Alunni e genitori lo apprezzarono molto e furono fieri di aver iniziato così la loro carriera scolastica.

Se non ricordo male, quello fu l’anno dell’incidente di Villeneuve… L’episodio ci colpì molto sia per la vicinanza spaziale, sia per la notorietà del grande pilota che comunque, pur nell’orrore di quanto capitato, riuscì a salvare la vita.
Non era mai accaduto niente di simile prima e tutti ne furono molto scossi, grandi e piccini.

Per raggiungere questa scuola da casa mia, percorrevo un bel pezzo di strada, forse anche una ventina di chilometri.

Uno dei primi giorni la mia Wolksvagen, un maggiolino bianco,  mi prese fuoco.
Un gentile automobilista dietro di me, dopo avermelo segnalato, spense il piccolo incendio con un estintore che lui aveva a bordo.
Che civiltà! Non volle nemmeno essere risarcito per il costo della bomboletta!
Quel posto cominciava davvero a piacermi!

Dopo aver transitato per Spilamberto, la strada attraversava un bellissimo paesaggio caratterizzato da frutteti a perdita d’occhio.
Quello era il comprensorio di Castelvetro e di Vignola, per cui a destra, a sinistra, davanti e dietro, ovunque guardassi, non vedevo che viti e magnifici ciliegi!

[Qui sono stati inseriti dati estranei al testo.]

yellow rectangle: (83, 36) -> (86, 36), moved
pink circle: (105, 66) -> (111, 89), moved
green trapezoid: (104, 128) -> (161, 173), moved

Inizialmente ci furono gialli, marroni sfumati di arancio e di rosso, poi gli scheletrici rami, abilmente tenuti in ordinate raggiere, filtravano neri attraverso le umide brume, nascondendosi al freddo.
Sempre però vivevo profondamente il paesaggio intorno a me e il mio rientro a casa in quella atmosfera magica mi riempiva di grande gioia.

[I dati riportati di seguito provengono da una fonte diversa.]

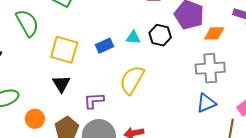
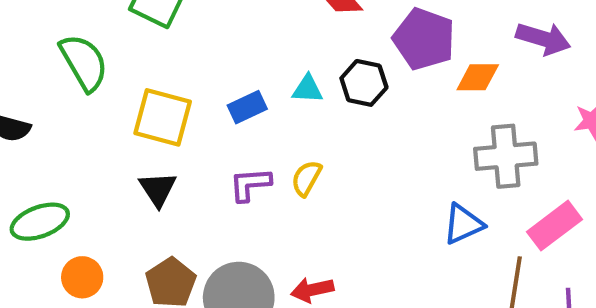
gray cross: (210, 68) -> (506, 156), moved
yellow semicircle: (132, 80) -> (306, 178), size x0.6
purple L-shape: (94, 101) -> (250, 184), moved
orange circle: (35, 119) -> (82, 277), moved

Non vi dico in primavera che spettacolo fu allestito in esclusiva per me che lo sapevo apprezzare!
Decine e decine e decine di ciliegi in fiore riempirono i campi, neppure una foglia verde ne spezzava l’incanto.
Leggiadre trine di nuvole bianche apparvero all’improvviso, nell’incanto dell’aria vaporosa della Pianura Padana che stemperava i colori del cielo e del sole.

Fu un’emozione indescrivibile la prima volta, ma anche tutte le altre, perché la prospettiva variava con lo scorrere della strada, mentre la mente si riempiva di poesia che voleva in qualche modo uscire dal cuore.

Scrissi più di un verso a tal proposito, perché la vita in me urgeva di essere ascoltata.

Quello fu un periodo bello e pieno di grazia.
Ho sempre pensato che la maternità acuisca tutte le facoltà della persona e le fa credere che ogni cosa sia possibile, avvicinando alla divinità.
Un simile spettacolo mi faceva da cassa di risonanza tale che oggi ho ancora integre in me quelle immagini indimenticabili.

Di quella primavera, però, ho anche un triste ricordo. Due uccellini, impazziti dalla frenesia d’amore, volarono in picchiata verso la mia automobile… uno di loro rimase sull’asfalto. 
Una tragedia si consumò davanti ai miei occhi lasciandomi l’amaro in bocca per parecchi giorni.





🤔 Riflessioni

🐝 Quali sono i punti di forza?

✔  Il rapporto con il tessuto sociale.
✔  Le relazioni profonde e di collaborazione con i genitori.
✔  La scelta di attività di indagine dello spazio-tempo vicini.
✔  Il collegamento di tutti gli sviluppi disciplinari in un progetto unico e concreto.